Records excerpted from a collection:
———

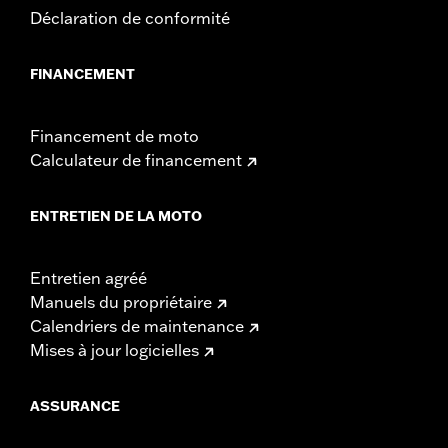
Déclaration de conformité
FINANCEMENT
Financement de moto
Calculateur de financement
ENTRETIEN DE LA MOTO
Entretien agréé
Manuels du propriétaire
Calendriers de maintenance
Mises à jour logicielles
ASSURANCE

———

Your task:
Return only what runs from the line containing "Calendriers de maintenance" to the last line of the records above, both ends included, exactly as written.

Output below:
Calendriers de maintenance
Mises à jour logicielles
ASSURANCE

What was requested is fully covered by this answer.